Progressive Seattle CEO Who Raised Minimum Salary to $70k Faces Predictable Woes


 

Dan Prices massive, self inflicted pay-cut has hurt.  “I’m working as hard as I ever worked to make it work,” he told the Times in a video that shows him sitting on a plastic bucket in the garage of his house. “I’m renting out my house right now to try and make ends meet myself.”  Running a business requires sacrifice, but will this pay raise for his employees be too much of a sacrifice and destroy his company?
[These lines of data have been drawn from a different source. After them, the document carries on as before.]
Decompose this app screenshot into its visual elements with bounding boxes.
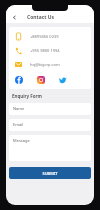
staticText: hq@bigcrp.com <box>30 62 60 67</box>
staticText: Enquiry Form <box>12 93 42 99</box>
button[interactable]: +955 9800 1994 <box>14 46 86 54</box>
staticText: Message <box>13 138 30 143</box>
button[interactable]: Name <box>9 103 91 115</box>
button[interactable]: Facebook <box>14 75 23 84</box>
button[interactable]: Twitter <box>58 75 67 84</box>
button[interactable]: hq@bigcrp.com <box>14 60 86 68</box>
staticText: +955 9800 1994 <box>30 48 60 53</box>
button[interactable]: +8899456 0239 <box>14 32 86 40</box>
button[interactable]: Back <box>10 13 19 22</box>
button[interactable]: Message <box>9 135 91 161</box>
staticText: Email <box>13 122 24 127</box>
staticText: +8899456 0239 <box>30 34 59 39</box>
staticText: SUBMIT <box>42 171 58 176</box>
staticText: Name <box>13 106 25 111</box>
button[interactable]: Email <box>9 119 91 131</box>
button[interactable]: SUBMIT <box>9 167 91 179</box>
staticText: Contact Us <box>27 14 55 21</box>
button[interactable]: Instagram <box>36 75 45 84</box>
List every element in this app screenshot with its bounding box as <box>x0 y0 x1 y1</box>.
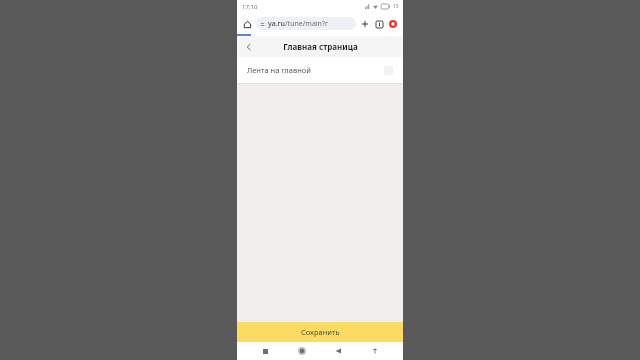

Since the announcement three months ago, he has lost a few top clients, who were fearful that their rates would go up.  Many of these clients are Seattle based companies, who are also facing mandatory minimum wage hikes to $15 an hour.  According to the Times interview,

“More troubling, a few customers, dismayed by what they viewed as a political statement, withdrew their business. Others, anticipating a fee increase — despite repeated assurances to the contrary — also left. While dozens of new clients, inspired by Mr. Price’s announcement, were signing up, those accounts will not start paying off for at least another year.”

Dan Price said he was pained to hear Brian Canlis, co-owner of a family restaurant,

“…already worried about how to deal with Seattle’s new minimum wage, told Price the pay raise at Gravity “makes it harder for the rest of us.”

“It pains me to hear Brian Canlis say that,” Price said. “The last think I would ever want to do is make a client feel uncomfortable.”

The cost of doing business requires flexibility, risk, and creativity.  A few of Price’s most valued employees left due this pay increase.   Gravity financial manager Maisey McMaster, 26, told the Times.”He gave raises to people who have the least skills and are the least equipped to do the job, and the ones who were taking on the most didn’t get much of a bump.”

Grant Moran, 29, another employee who quit, said “the new pay-scale was disconcerting”

“Now the people who were just clocking in and out were making the same as me,” he told the paper. “It shackles high performers to less motivated team members.”

Price has had critics from all walks of life, including Rush Limbaugh who saw this as a socialist agenda.  Price told his interviewer that  “McMaster and Moran, or even critic Rush Limbaugh, the talk show host, were not wrong.”

“There’s no perfect way to do this and no way to handle complex workplace issues that doesn’t have any downsides or trade-offs,” he said.